La planification structurelle a ensuite été confiée au bureau d’ingénierie Bois Initial, qui a simplifié certains principes pour en faciliter la mise en œuvre. La toiture de la place du marché a alors été adaptée en un système monodirectionnel. Ce choix a permis d’éviter des assemblages complexes aux croisements des poutres. Néanmoins, bien qu’un sens porteur principal ait été défini, les poutres secondaires ont conservé leur hauteur initiale afin de préserver l’intention architecturale du projet – un choix qui a augmenté la hauteur nécessaire des éléments primaires pour des raisons architecturales et non statiques. Une plus grande quantité de bois est donc utilisée pour maintenir l’apparence d’une grille de poutres bidirectionnelle.
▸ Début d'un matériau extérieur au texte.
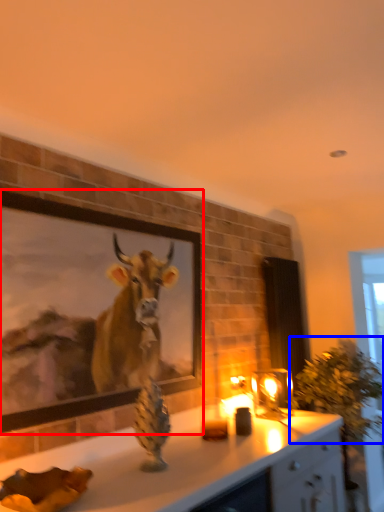 Question: Which object is closer to the camera taking this photo, picture frame (highlighted by a red box) or plant (highlighted by a blue box)?

Choices:
 (A) picture frame
 (B) plant

Answer: (A) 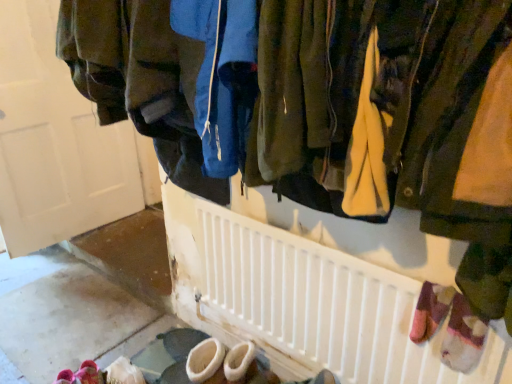 Find the location of a particular element. free location above white plastic radiator at center (from a real-world perspective) is located at coordinates (318, 243). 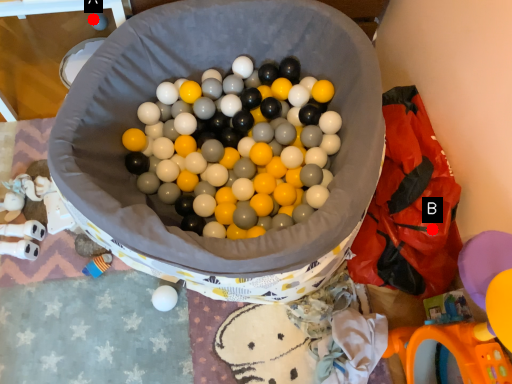 Question: Two points are circled on the image, labeled by A and B beside each circle. Which point appears closest to the camera in this image?

Choices:
 (A) A is closer
 (B) B is closer

Answer: (B) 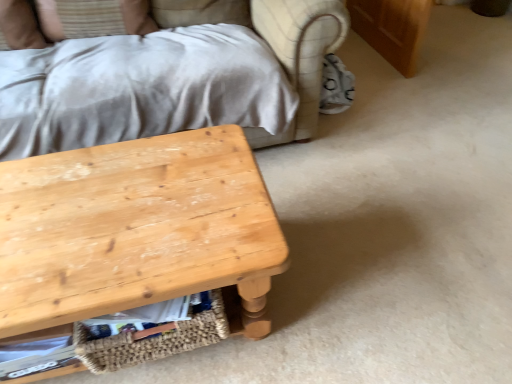 Where is `woven straw basket at lower center`? The image size is (512, 384). woven straw basket at lower center is located at coordinates (152, 340).

Identify the location of white fabric pillow at upper left. (20, 25).

From the image's perspective, is white fabric pillow at upper left located beneath natural wood table at lower left?

Incorrect, from the image's perspective, white fabric pillow at upper left is higher than natural wood table at lower left.

Where is `table in front of the white fabric pillow at upper left`? Image resolution: width=512 pixels, height=384 pixels. table in front of the white fabric pillow at upper left is located at coordinates (136, 230).

Is white fabric pillow at upper left to the right of natural wood table at lower left from the viewer's perspective?

No.

In terms of size, does woven straw basket at lower center appear bigger or smaller than white fabric pillow at upper left?

Considering their sizes, woven straw basket at lower center takes up more space than white fabric pillow at upper left.

Between woven straw basket at lower center and white fabric pillow at upper left, which one has less height?

woven straw basket at lower center.

Is woven straw basket at lower center facing away from white fabric pillow at upper left?

Yes, woven straw basket at lower center's orientation is away from white fabric pillow at upper left.

Where is `basket on the right of the white fabric pillow at upper left`? basket on the right of the white fabric pillow at upper left is located at coordinates (152, 340).

Considering the relative sizes of white fabric pillow at upper left and woven straw basket at lower center in the image provided, is white fabric pillow at upper left taller than woven straw basket at lower center?

Correct, white fabric pillow at upper left is much taller as woven straw basket at lower center.

From a real-world perspective, which is physically above, white fabric pillow at upper left or woven straw basket at lower center?

In real-world perspective, white fabric pillow at upper left is above.

Is white fabric pillow at upper left with woven straw basket at lower center?

No, white fabric pillow at upper left is not touching woven straw basket at lower center.

From the picture: Does white fabric pillow at upper left contain woven straw basket at lower center?

That's incorrect, woven straw basket at lower center is not inside white fabric pillow at upper left.

In terms of size, does natural wood table at lower left appear bigger or smaller than woven straw basket at lower center?

In the image, natural wood table at lower left appears to be larger than woven straw basket at lower center.

Which object is thinner, natural wood table at lower left or woven straw basket at lower center?

With smaller width is woven straw basket at lower center.

Is natural wood table at lower left positioned before woven straw basket at lower center?

Yes, it is.

Considering the sizes of natural wood table at lower left and woven straw basket at lower center in the image, is natural wood table at lower left taller or shorter than woven straw basket at lower center?

Considering their sizes, natural wood table at lower left has more height than woven straw basket at lower center.

Is woven straw basket at lower center next to natural wood table at lower left?

woven straw basket at lower center is not next to natural wood table at lower left, and they're not touching.

Between woven straw basket at lower center and natural wood table at lower left, which one is positioned behind?

Positioned behind is woven straw basket at lower center.

Is woven straw basket at lower center oriented away from natural wood table at lower left?

Yes, woven straw basket at lower center's orientation is away from natural wood table at lower left.

Considering the relative sizes of woven straw basket at lower center and natural wood table at lower left in the image provided, is woven straw basket at lower center wider than natural wood table at lower left?

Result: Incorrect, the width of woven straw basket at lower center does not surpass that of natural wood table at lower left.

Can you confirm if natural wood table at lower left is shorter than white fabric pillow at upper left?

No.

Considering the relative sizes of natural wood table at lower left and white fabric pillow at upper left in the image provided, is natural wood table at lower left thinner than white fabric pillow at upper left?

Incorrect, the width of natural wood table at lower left is not less than that of white fabric pillow at upper left.

What are the coordinates of `pillow above the natural wood table at lower left (from the image's perspective)` in the screenshot? It's located at (20, 25).

The width and height of the screenshot is (512, 384). I want to click on basket located underneath the white fabric pillow at upper left (from a real-world perspective), so click(152, 340).

Based on their spatial positions, is white fabric pillow at upper left or natural wood table at lower left closer to woven straw basket at lower center?

Based on the image, natural wood table at lower left appears to be nearer to woven straw basket at lower center.

From the picture: From the image, which object appears to be farther from white fabric pillow at upper left, natural wood table at lower left or woven straw basket at lower center?

The object further to white fabric pillow at upper left is woven straw basket at lower center.

From the image, which object appears to be nearer to natural wood table at lower left, woven straw basket at lower center or white fabric pillow at upper left?

woven straw basket at lower center lies closer to natural wood table at lower left than the other object.

Based on their spatial positions, is woven straw basket at lower center or natural wood table at lower left further from white fabric pillow at upper left?

Based on the image, woven straw basket at lower center appears to be further to white fabric pillow at upper left.

Based on their spatial positions, is white fabric pillow at upper left or woven straw basket at lower center closer to natural wood table at lower left?

woven straw basket at lower center is closer to natural wood table at lower left.

Based on their spatial positions, is natural wood table at lower left or white fabric pillow at upper left further from woven straw basket at lower center?

white fabric pillow at upper left is positioned further to the anchor woven straw basket at lower center.

At what (x,y) coordinates should I click in order to perform the action: click on table between white fabric pillow at upper left and woven straw basket at lower center in the vertical direction. Please return your answer as a coordinate pair (x, y). Looking at the image, I should click on (136, 230).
Pour assurer une rigidité suffisante à l’ensemble du bâtiment, chaque poutre transversale a été stabilisée par des diagonales renvoyant les charges vers le socle en béton. Initialement non souhaité par les architectes, ce système a toutefois grandement simplifié les connexions poteaux-poutres. Il est intéressant de noter qu’il a également évité le recours à un diaphragme de toiture, réduisant ainsi l’usage de colle et de connecteurs métalliques. Enfin, ces contreventements réguliers ont permis de stabiliser la structure du puits de lumière dans le plan, un revêtement en verre pouvant difficilement assurer cette fonction.
Sous la direction du développeur immobilier et entreprise totale Losinger Marazzi, JPF-Ducret a repris la responsabilité structurelle du projet, recalculant l’ensemble des éléments et adaptant plusieurs assemblages. L’utilisation de tiges scellées a notamment été privilégiée, en raison de l’expertise de l’entreprise de charpente dans ce type de connexion, produite en grande série. Ainsi, les grandes ambitions initiales du concept structurel ont été adaptées pour intégrer un objectif de rentabilité.
Les calculs structurels de stabilisation, combinés à la nécessité de simplifier les connexions du revêtement de toiture, ont rendu la mise en œuvre des diagonales en bordure de façade incontournable. En revanche, la toiture de l’atrium a pu être maintenue selon le concept architectural initial, en dépit des potentielles économies de bois qu’une entreprise totale aurait pu exiger.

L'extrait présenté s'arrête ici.